Problem statement: Could you print the listing again exactly, omitting the pictures?

Supplied information:
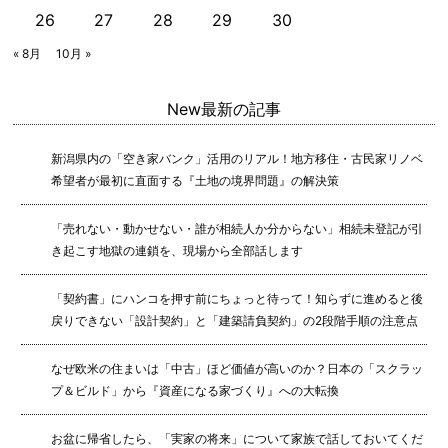
26
27
28
29
30
« 8月
10月 »
New
最新の記事
新潟県内の「空き家バンク」活用のリアル！地方移住・古民家リノベ
希望者が最初に直面する『土地の境界問題』の解決策
「売れない・動かせない・誰が相続人か分からない」相続未登記が引
き起こす地獄の連鎖を、現場から全部話します
「契約書」にハンコを押す前にちょっと待って！知らずに進めると後
戻りできない「設計契約」と「建築請負契約」の2段階手順の注意点
なぜ欧米の住まいは「中古」ほど価値が高いのか？日本の「スクラッ
プ＆ビルド」から『資産になる家づくり』への大転換
お盆に帰省したら、「実家の将来」について家族で話しておいてくだ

Task output:
26
27
28
29
30
« 8月
10月 »
New
最新の記事
新潟県内の「空き家バンク」活用のリアル！地方移住・古民家リノベ
希望者が最初に直面する『土地の境界問題』の解決策
「売れない・動かせない・誰が相続人か分からない」相続未登記が引
き起こす地獄の連鎖を、現場から全部話します
「契約書」にハンコを押す前にちょっと待って！知らずに進めると後
戻りできない「設計契約」と「建築請負契約」の2段階手順の注意点
なぜ欧米の住まいは「中古」ほど価値が高いのか？日本の「スクラッ
プ＆ビルド」から『資産になる家づくり』への大転換
お盆に帰省したら、「実家の将来」について家族で話しておいてくだ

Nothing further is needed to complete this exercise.